Réincarnation, fin de siècle

Auteur: Délia STEINBERG GUZMANN

libéré 23-04-2018

Ils parlent tous d’une lumière après la mort… Réincarnation… ?

L’auteur s’interroge sur le sens de la réincarnation. Une application de la loi des cycles ? Une naissance qui porte la mort implicite ? Une mort qui renferme cachée la graine de la vie ?

Le problème de la réincarnation a fait l’objet des déclarations les plus variées, depuis les louanges de ses ardents défenseurs jusqu’aux critiques de ses ardents détracteurs.
L’ennui dans ces extrêmes est qu’aussi bien les défenseurs que les détracteurs s’appuient davantage sur des questions de foi, de fantaisies mystiques ou de thèses scientifiques forcées que sur des connaissances équilibrées.

Pour notre malheur, il est difficile de trouver à l’heure actuelle des connaissances suffisamment solides, bien que des quantités de livres abondent sur ce thème, parce qu’il y a des siècles que la majorité des civilisations ont abandonné cette conception particulière de la vie, celle où la religion, la philosophie et le mystère se donnent rendez-vous.
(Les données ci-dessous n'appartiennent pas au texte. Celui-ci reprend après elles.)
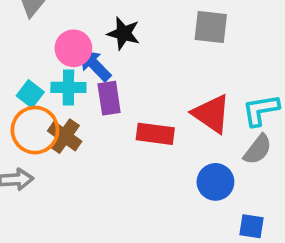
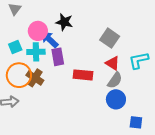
gray square: (211, 27) -> (110, 38), moved, turned 30
cyan square: (30, 94) -> (15, 47), moved, turned 32
red triangle: (211, 114) -> (113, 63), size x0.7
gray semicircle: (258, 149) -> (115, 80), moved

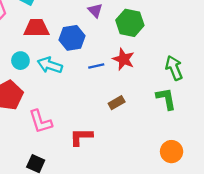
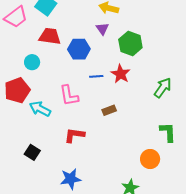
cyan arrow: (50, 65) -> (40, 109), moved
green arrow: (174, 68) -> (163, 88), turned 50
green L-shape: (166, 99) -> (168, 132), moved
pink L-shape: (40, 122) -> (69, 96), moved

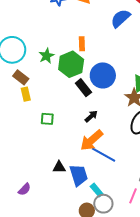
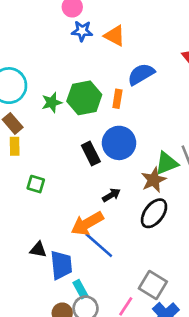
blue semicircle: (120, 18) -> (141, 74), moved
orange rectangle: (82, 44) -> (117, 99), moved
green hexagon: (71, 64) -> (84, 98), moved
black arrow: (91, 116) -> (111, 195), moved

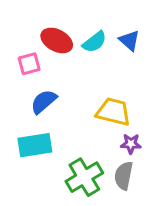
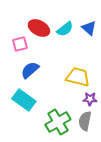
cyan rectangle: (35, 145) -> (24, 100), turned 45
Loin des autorités en la matière, nombreux aujourd’hui sont les sentimentaux de l’ésotérisme qui voient dans la réincarnation une façon de continuer à vivre, de revenir encore et encore dans cette vie, ou les fanatiques de certaines religions qui nient la réincarnation simplement parce qu’elle n’est pas mentionnée dans leurs textes sacrés mille et une fois remaniés.

Cela sans compter avec les incompétents qui enjolivent la polémique avec quelques touches de morbidité et confondent la possibilité pour un être de s’incarner à nouveau en diverses occasions à la recherche d’expériences avec la superposition des formes de vie ; ainsi, un tel qui est homme aujourd’hui, pourrait renaître demain en vache, têtard ou laitue. Il va de soi que, dans cette ligne de pensée, la réincarnation a occupé une place de plus en plus secondaire dans l’intérêt des penseurs et chercheurs authentiques.

Néanmoins, tous les peuples de l’Antiquité ont connu cette doctrine et l’ont vécue en toute simplicité, comme partie intégrante de leurs croyances et de leurs philosophies. Et nous ne pouvons continuer à soutenir que les peuples de l’Antiquité étaient moins sages que ceux d’aujourd’hui simplement parce qu’ils étaient anciens ; la thèse de la croissance continue et progressive n’est pas prouvée dans la réalité. Bien au contraire, puisque beaucoup de connaissances des époques anciennes restent encore inabordables pour la science actuelle.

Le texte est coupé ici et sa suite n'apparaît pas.